$p$-adic dynamical systems of the function $\dfrac{ax}{x^2+a}$

TL;DR

This paper studies the dynamics of a specific $p$-adic rational function, revealing the structure of fixed points, invariant spheres, and the non-ergodic nature of the system on these spheres, with implications for $p$-adic dynamical theory.

Contribution

It characterizes the $p$-adic dynamical behavior of the function $f(x)=\frac{ax}{x^2+a}$, including fixed points, Siegel disks, and invariant spheres, extending previous work on related rational functions.

Findings

Unique fixed point is indifferent.

Constructed Siegel disk for the system.

System is not ergodic on invariant spheres.

Abstract

We show that any $(1,2)$-rational function with a unique fixed point is topologically conjugate to a $(2,2)$-rational function or to the function $f(x)={ax\over x^2+a}$. The case $(2,2)$ was studied in our previous paper, here we study the dynamical systems generated by the function $f$ on the set of complex $p$-adic field $\mathbb C_p$. We show that the unique fixed point is indifferent and therefore the convergence of the trajectories is not the typical case for the dynamical systems.
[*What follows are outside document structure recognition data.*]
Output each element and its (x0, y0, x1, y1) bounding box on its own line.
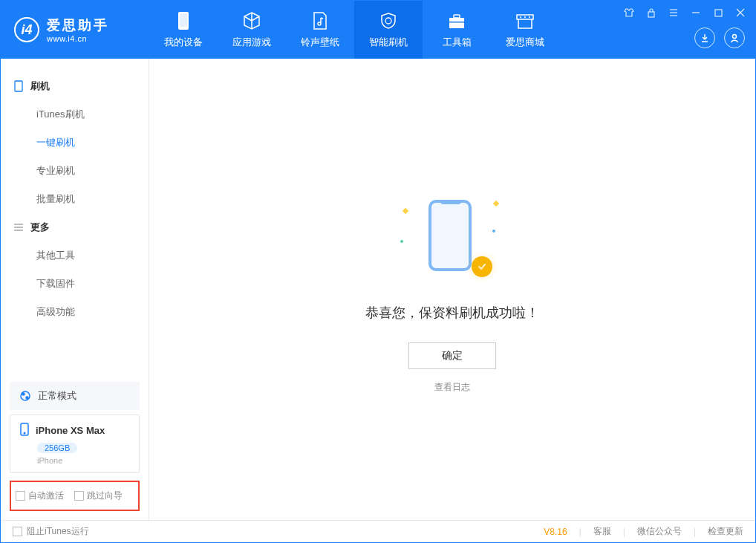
checkbox-label: 自动激活 (28, 490, 64, 502)
header-actions (694, 27, 745, 48)
body: 刷机 iTunes刷机 一键刷机 专业刷机 批量刷机 更多 其他工具 下载固件 … (1, 59, 755, 520)
device-name: iPhone XS Max (36, 425, 105, 436)
tab-label: 我的设备 (164, 36, 203, 49)
download-button[interactable] (694, 27, 715, 48)
checkbox-skip-guide[interactable]: 跳过向导 (74, 490, 123, 502)
sidebar-item-itunes-flash[interactable]: iTunes刷机 (1, 100, 149, 129)
tab-label: 铃声壁纸 (301, 36, 339, 49)
support-link[interactable]: 客服 (593, 525, 611, 538)
tab-apps[interactable]: 应用游戏 (218, 1, 286, 59)
main-content: 恭喜您，保资料刷机成功啦！ 确定 查看日志 (149, 59, 755, 520)
tab-label: 应用游戏 (232, 36, 271, 49)
device-icon (173, 10, 194, 31)
phone-icon (13, 80, 25, 92)
refresh-shield-icon (378, 10, 399, 31)
sidebar-item-other-tools[interactable]: 其他工具 (1, 241, 149, 270)
options-highlight-box: 自动激活 跳过向导 (10, 481, 140, 511)
store-icon (515, 10, 535, 31)
svg-point-7 (529, 16, 530, 18)
device-type: iPhone (37, 456, 130, 465)
tab-ringtones[interactable]: 铃声壁纸 (286, 1, 354, 59)
window-controls (622, 5, 748, 20)
toolbox-icon (446, 10, 467, 31)
app-logo-icon: i4 (14, 17, 39, 42)
close-button[interactable] (733, 5, 748, 20)
ok-button[interactable]: 确定 (408, 342, 496, 369)
sidebar-item-batch-flash[interactable]: 批量刷机 (1, 185, 149, 213)
mode-label: 正常模式 (38, 389, 76, 403)
app-url: www.i4.cn (47, 34, 109, 43)
sidebar-section-flash: 刷机 (1, 72, 149, 100)
checkbox-auto-activate[interactable]: 自动激活 (16, 490, 64, 502)
nav-tabs: 我的设备 应用游戏 铃声壁纸 智能刷机 工具箱 爱思商城 (149, 1, 559, 59)
success-message: 恭喜您，保资料刷机成功啦！ (365, 304, 539, 322)
wechat-link[interactable]: 微信公众号 (637, 525, 682, 538)
checkbox-icon (13, 527, 22, 536)
logo-text: 爱思助手 www.i4.cn (47, 16, 109, 43)
app-name: 爱思助手 (47, 16, 109, 34)
section-title: 更多 (30, 221, 50, 234)
check-update-link[interactable]: 检查更新 (708, 525, 743, 538)
svg-point-6 (524, 16, 526, 18)
svg-point-25 (24, 432, 25, 434)
footer: 阻止iTunes运行 V8.16 | 客服 | 微信公众号 | 检查更新 (1, 520, 755, 542)
svg-rect-17 (15, 81, 22, 91)
svg-point-23 (26, 397, 28, 399)
minimize-button[interactable] (688, 5, 703, 20)
logo: i4 爱思助手 www.i4.cn (1, 16, 149, 43)
maximize-button[interactable] (711, 5, 726, 20)
mode-icon (19, 389, 32, 403)
checkbox-block-itunes[interactable]: 阻止iTunes运行 (13, 525, 89, 538)
mode-card[interactable]: 正常模式 (10, 382, 140, 410)
svg-rect-2 (449, 18, 464, 28)
svg-point-21 (21, 391, 30, 400)
device-card[interactable]: iPhone XS Max 256GB iPhone (10, 414, 140, 473)
tab-toolbox[interactable]: 工具箱 (423, 1, 491, 59)
svg-rect-3 (454, 15, 460, 18)
checkbox-icon (74, 491, 84, 501)
svg-rect-13 (715, 10, 722, 16)
svg-rect-4 (449, 22, 464, 23)
app-header: i4 爱思助手 www.i4.cn 我的设备 应用游戏 铃声壁纸 智能刷机 工具… (1, 1, 755, 59)
tab-label: 工具箱 (443, 36, 472, 49)
sidebar: 刷机 iTunes刷机 一键刷机 专业刷机 批量刷机 更多 其他工具 下载固件 … (1, 59, 149, 520)
device-capacity: 256GB (37, 443, 77, 453)
checkbox-icon (16, 491, 25, 501)
svg-point-16 (733, 35, 737, 39)
svg-rect-1 (180, 13, 187, 27)
skin-icon[interactable] (622, 5, 636, 20)
tab-store[interactable]: 爱思商城 (491, 1, 559, 59)
check-badge-icon (472, 256, 492, 277)
view-log-link[interactable]: 查看日志 (434, 381, 470, 394)
sidebar-item-advanced[interactable]: 高级功能 (1, 298, 149, 326)
sidebar-item-oneclick-flash[interactable]: 一键刷机 (1, 129, 149, 157)
menu-icon[interactable] (666, 5, 681, 20)
version-label: V8.16 (544, 527, 567, 537)
tab-label: 爱思商城 (506, 36, 544, 49)
sidebar-item-pro-flash[interactable]: 专业刷机 (1, 157, 149, 185)
svg-point-22 (22, 393, 25, 395)
svg-rect-8 (648, 12, 654, 17)
checkbox-label: 阻止iTunes运行 (27, 525, 89, 538)
list-icon (13, 223, 25, 232)
tab-flash[interactable]: 智能刷机 (354, 1, 423, 59)
success-illustration (408, 200, 497, 282)
user-button[interactable] (724, 27, 745, 48)
section-title: 刷机 (30, 79, 50, 93)
cube-icon (241, 10, 262, 31)
music-file-icon (310, 10, 330, 31)
lock-icon[interactable] (644, 5, 659, 20)
device-phone-icon (19, 423, 30, 438)
tab-label: 智能刷机 (369, 36, 408, 49)
tab-my-device[interactable]: 我的设备 (149, 1, 218, 59)
sidebar-item-download-firmware[interactable]: 下载固件 (1, 270, 149, 298)
sidebar-section-more: 更多 (1, 213, 149, 241)
checkbox-label: 跳过向导 (87, 490, 123, 502)
svg-point-5 (520, 16, 521, 18)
We construct the corresponding Siegel disk of these dynamical systems. We determine a sufficiently small set containing the set of limit points. It is given all possible invariant spheres. We show that the $p$-adic dynamical system reduced on each invariant sphere is not ergodic with respect to Haar measure on the set of $p$-adic numbers $Q_p$. Moreover some periodic orbits of the system are investigated.